§ DIRECTIONS FOR THIS TASK
Below are the entries; determine how many of their lines contain the string "SundayMondayTuesdayWednesdayThursdayFrid" and give that figure alone.

** Opening MATERIAL FOR THE TASK block **

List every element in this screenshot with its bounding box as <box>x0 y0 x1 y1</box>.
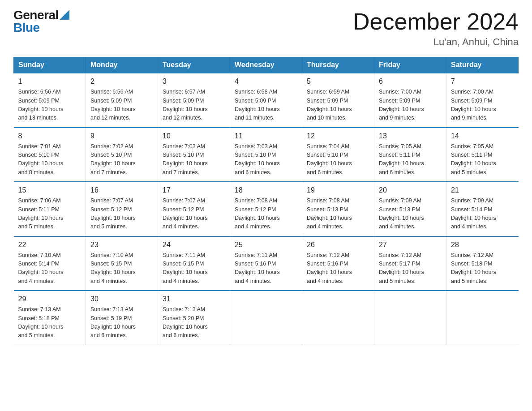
logo-blue-text: Blue <box>13 21 69 34</box>
day-number: 1 <box>18 76 82 87</box>
day-info: Sunrise: 7:02 AMSunset: 5:10 PMDaylight:… <box>90 142 153 177</box>
calendar-cell <box>230 291 302 345</box>
calendar-cell: 28Sunrise: 7:12 AMSunset: 5:18 PMDayligh… <box>446 236 519 291</box>
day-number: 30 <box>90 294 153 304</box>
day-number: 27 <box>379 240 442 250</box>
day-info: Sunrise: 6:56 AMSunset: 5:09 PMDaylight:… <box>90 88 153 123</box>
calendar-table: SundayMondayTuesdayWednesdayThursdayFrid… <box>13 57 519 345</box>
day-info: Sunrise: 7:08 AMSunset: 5:13 PMDaylight:… <box>307 197 369 231</box>
day-info: Sunrise: 7:12 AMSunset: 5:18 PMDaylight:… <box>451 251 514 286</box>
day-info: Sunrise: 7:03 AMSunset: 5:10 PMDaylight:… <box>163 142 225 177</box>
day-info: Sunrise: 7:00 AMSunset: 5:09 PMDaylight:… <box>451 88 514 123</box>
day-of-week-header: Monday <box>86 57 158 73</box>
day-info: Sunrise: 6:59 AMSunset: 5:09 PMDaylight:… <box>307 88 369 123</box>
day-info: Sunrise: 7:13 AMSunset: 5:20 PMDaylight:… <box>163 305 225 340</box>
day-info: Sunrise: 7:09 AMSunset: 5:14 PMDaylight:… <box>451 197 514 231</box>
calendar-cell: 16Sunrise: 7:07 AMSunset: 5:12 PMDayligh… <box>86 182 158 236</box>
day-info: Sunrise: 7:10 AMSunset: 5:15 PMDaylight:… <box>90 251 153 286</box>
day-info: Sunrise: 7:11 AMSunset: 5:15 PMDaylight:… <box>163 251 225 286</box>
calendar-cell: 24Sunrise: 7:11 AMSunset: 5:15 PMDayligh… <box>158 236 230 291</box>
day-number: 18 <box>235 185 297 196</box>
day-info: Sunrise: 7:05 AMSunset: 5:11 PMDaylight:… <box>379 142 442 177</box>
day-info: Sunrise: 7:03 AMSunset: 5:10 PMDaylight:… <box>235 142 297 177</box>
calendar-cell: 8Sunrise: 7:01 AMSunset: 5:10 PMDaylight… <box>14 128 86 182</box>
day-info: Sunrise: 7:06 AMSunset: 5:11 PMDaylight:… <box>18 197 82 231</box>
day-info: Sunrise: 7:13 AMSunset: 5:18 PMDaylight:… <box>18 305 82 340</box>
day-info: Sunrise: 7:01 AMSunset: 5:10 PMDaylight:… <box>18 142 82 177</box>
day-number: 13 <box>379 131 442 141</box>
calendar-cell: 1Sunrise: 6:56 AMSunset: 5:09 PMDaylight… <box>14 73 86 128</box>
day-number: 24 <box>163 240 225 250</box>
calendar-cell <box>302 291 374 345</box>
calendar-cell: 6Sunrise: 7:00 AMSunset: 5:09 PMDaylight… <box>374 73 446 128</box>
logo-general-text: General <box>13 9 59 21</box>
calendar-cell: 19Sunrise: 7:08 AMSunset: 5:13 PMDayligh… <box>302 182 374 236</box>
day-number: 31 <box>163 294 225 304</box>
day-info: Sunrise: 7:12 AMSunset: 5:16 PMDaylight:… <box>307 251 369 286</box>
day-number: 28 <box>451 240 514 250</box>
day-number: 17 <box>163 185 225 196</box>
day-of-week-header: Saturday <box>446 57 519 73</box>
calendar-cell <box>374 291 446 345</box>
day-number: 15 <box>18 185 82 196</box>
calendar-cell: 17Sunrise: 7:07 AMSunset: 5:12 PMDayligh… <box>158 182 230 236</box>
day-number: 20 <box>379 185 442 196</box>
day-info: Sunrise: 6:57 AMSunset: 5:09 PMDaylight:… <box>163 88 225 123</box>
calendar-cell: 22Sunrise: 7:10 AMSunset: 5:14 PMDayligh… <box>14 236 86 291</box>
calendar-title: December 2024 <box>353 9 519 34</box>
calendar-header-row: SundayMondayTuesdayWednesdayThursdayFrid… <box>14 57 519 73</box>
day-info: Sunrise: 7:11 AMSunset: 5:16 PMDaylight:… <box>235 251 297 286</box>
calendar-cell: 15Sunrise: 7:06 AMSunset: 5:11 PMDayligh… <box>14 182 86 236</box>
day-number: 16 <box>90 185 153 196</box>
day-number: 25 <box>235 240 297 250</box>
day-info: Sunrise: 7:00 AMSunset: 5:09 PMDaylight:… <box>379 88 442 123</box>
calendar-cell <box>446 291 519 345</box>
svg-marker-0 <box>60 10 69 20</box>
calendar-week-row: 29Sunrise: 7:13 AMSunset: 5:18 PMDayligh… <box>14 291 519 345</box>
day-of-week-header: Sunday <box>14 57 86 73</box>
calendar-week-row: 8Sunrise: 7:01 AMSunset: 5:10 PMDaylight… <box>14 128 519 182</box>
calendar-cell: 4Sunrise: 6:58 AMSunset: 5:09 PMDaylight… <box>230 73 302 128</box>
calendar-cell: 10Sunrise: 7:03 AMSunset: 5:10 PMDayligh… <box>158 128 230 182</box>
calendar-cell: 11Sunrise: 7:03 AMSunset: 5:10 PMDayligh… <box>230 128 302 182</box>
day-number: 10 <box>163 131 225 141</box>
day-number: 4 <box>235 76 297 87</box>
day-info: Sunrise: 7:04 AMSunset: 5:10 PMDaylight:… <box>307 142 369 177</box>
day-number: 22 <box>18 240 82 250</box>
title-block: December 2024 Lu'an, Anhui, China <box>353 9 519 48</box>
calendar-cell: 21Sunrise: 7:09 AMSunset: 5:14 PMDayligh… <box>446 182 519 236</box>
calendar-cell: 3Sunrise: 6:57 AMSunset: 5:09 PMDaylight… <box>158 73 230 128</box>
day-of-week-header: Thursday <box>302 57 374 73</box>
calendar-cell: 12Sunrise: 7:04 AMSunset: 5:10 PMDayligh… <box>302 128 374 182</box>
day-number: 12 <box>307 131 369 141</box>
day-info: Sunrise: 7:13 AMSunset: 5:19 PMDaylight:… <box>90 305 153 340</box>
day-of-week-header: Tuesday <box>158 57 230 73</box>
calendar-cell: 5Sunrise: 6:59 AMSunset: 5:09 PMDaylight… <box>302 73 374 128</box>
day-number: 7 <box>451 76 514 87</box>
day-info: Sunrise: 7:08 AMSunset: 5:12 PMDaylight:… <box>235 197 297 231</box>
calendar-subtitle: Lu'an, Anhui, China <box>353 36 519 48</box>
day-info: Sunrise: 7:05 AMSunset: 5:11 PMDaylight:… <box>451 142 514 177</box>
day-info: Sunrise: 6:58 AMSunset: 5:09 PMDaylight:… <box>235 88 297 123</box>
calendar-cell: 31Sunrise: 7:13 AMSunset: 5:20 PMDayligh… <box>158 291 230 345</box>
day-number: 19 <box>307 185 369 196</box>
calendar-cell: 9Sunrise: 7:02 AMSunset: 5:10 PMDaylight… <box>86 128 158 182</box>
calendar-cell: 29Sunrise: 7:13 AMSunset: 5:18 PMDayligh… <box>14 291 86 345</box>
day-number: 6 <box>379 76 442 87</box>
day-info: Sunrise: 7:12 AMSunset: 5:17 PMDaylight:… <box>379 251 442 286</box>
day-number: 9 <box>90 131 153 141</box>
day-of-week-header: Wednesday <box>230 57 302 73</box>
day-number: 14 <box>451 131 514 141</box>
calendar-cell: 25Sunrise: 7:11 AMSunset: 5:16 PMDayligh… <box>230 236 302 291</box>
calendar-cell: 13Sunrise: 7:05 AMSunset: 5:11 PMDayligh… <box>374 128 446 182</box>
logo: General Blue <box>13 9 69 34</box>
calendar-week-row: 22Sunrise: 7:10 AMSunset: 5:14 PMDayligh… <box>14 236 519 291</box>
day-number: 11 <box>235 131 297 141</box>
day-of-week-header: Friday <box>374 57 446 73</box>
calendar-cell: 2Sunrise: 6:56 AMSunset: 5:09 PMDaylight… <box>86 73 158 128</box>
day-info: Sunrise: 7:09 AMSunset: 5:13 PMDaylight:… <box>379 197 442 231</box>
calendar-week-row: 1Sunrise: 6:56 AMSunset: 5:09 PMDaylight… <box>14 73 519 128</box>
day-info: Sunrise: 7:07 AMSunset: 5:12 PMDaylight:… <box>163 197 225 231</box>
day-number: 23 <box>90 240 153 250</box>
day-number: 3 <box>163 76 225 87</box>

** Closing MATERIAL FOR THE TASK block **

§ RESULT OF THIS TASK
2